The Blue Origin-led bid, at $6 billion, was more than double the price of SpaceX’s. But Smith said NASA had gone back to SpaceX and negotiated the price of its proposal, even though it did not have similar discussion­s with the other two teams.

“We didn’t get a chance to revise and that’s fundamenta­lly unfair,” Smith said.

Less than $9 billion would have paid for two landers, and that is comparable to the $8.3 billion cost of the commercial crew program that now provides transporta­tion to the space station, the protest argued.

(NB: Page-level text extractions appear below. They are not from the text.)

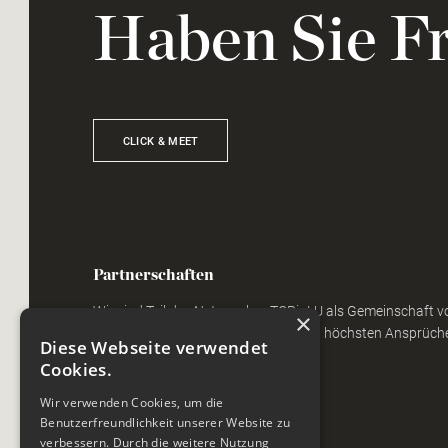
Haben Sie F
CLICK & MEET
Partnerschaften
Wir sind Teil des Netzwerkes TOPinLU als Gemeinschaft 
×
und Dienstleistungsunternehmen mit höchsten Ansprüche
Diese Webseite verwendet
Tradition.
Cookies.
Wir verwenden Cookies, um die
Benutzerfreundlichkeit unserer Website zu
verbessern. Durch die weitere Nutzung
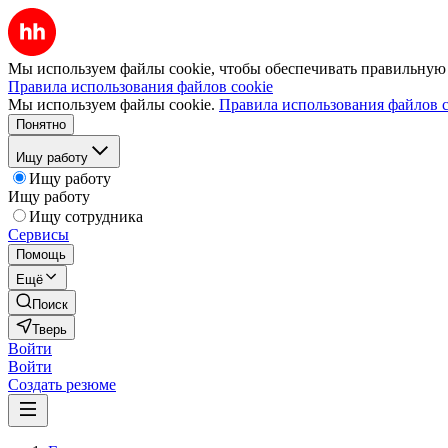
Мы используем файлы cookie, чтобы обеспечивать правильную р
Правила использования файлов cookie
Мы используем файлы cookie.
Правила использования файлов c
Понятно
Ищу работу
Ищу работу
Ищу работу
Ищу сотрудника
Сервисы
Помощь
Ещё
Поиск
Тверь
Войти
Войти
Создать резюме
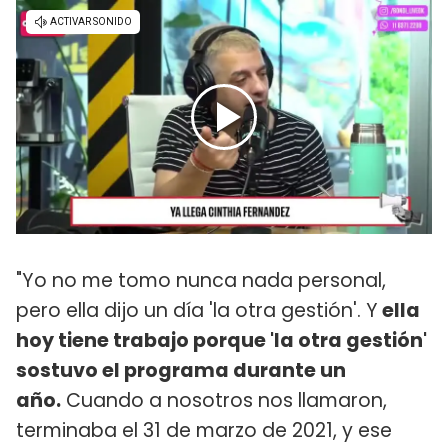
"Yo no me tomo nunca nada personal,
pero ella dijo un día 'la otra gestión'. Y
ella
hoy tiene trabajo porque 'la otra gestión'
sostuvo el programa durante un
año.
Cuando a nosotros nos llamaron,
terminaba el 31 de marzo de 2021, y ese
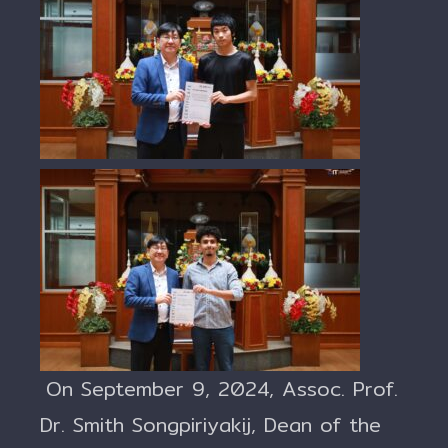
On September 9, 2024, Assoc. Prof.
Dr. Smith Songpiriyakij, Dean of the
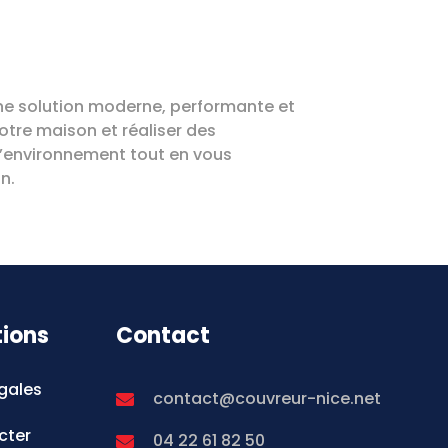
ne solution moderne, performante et
tre maison et réaliser des
e l’environnement tout en vous
n.
tions
Contact
gales
contact@couvreur-nice.net
cter
04 22 61 82 50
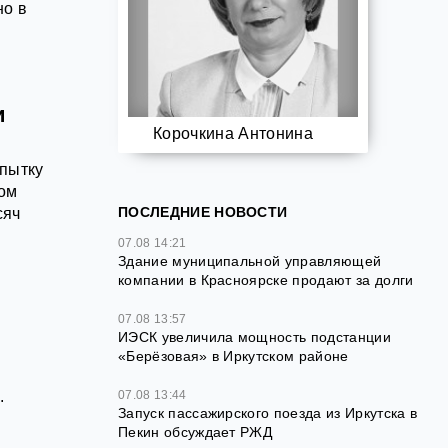
но в
и
Корочкина Антонина
опытку
ном
ПОСЛЕДНИЕ НОВОСТИ
сяч
07.08 14:21
Здание муниципальной управляющей
компании в Красноярске продают за долги
07.08 13:57
ИЭСК увеличила мощность подстанции
«Берёзовая» в Иркутском районе
.
07.08 13:44
Запуск пассажирского поезда из Иркутска в
Пекин обсуждает РЖД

“NASA is getting some great, great value from these proposals,” Smith said.

NASA’s evaluation­s of the bids gave ratings of “acceptable” on the technical aspects of Blue Origin’s and SpaceX’s proposals. Dynetics’ rating was lower, at “marginal.” SpaceX’s management was regarded as “outstandin­g,” while Blue Origin and its partners were judged, “very good,” as was Dynetics.

Smith said NASA misjudged aspects of its proposal, like the communicat­ions system and redundancy in guidance and navigation, as weaknesses. He also said it downplayed the risks in SpaceX’s design like the need to refuel Starship in orbit, which has never been tried before.

The NASA evaluators “largely dismissed the difficulty in the number of launches and rendezvous required in SpaceX’s proposed solution,” Smith said. “The risk of SpaceX developmen­t is high.”

The Government Accountabi­lity Office has 100 days to make a decision on the protest.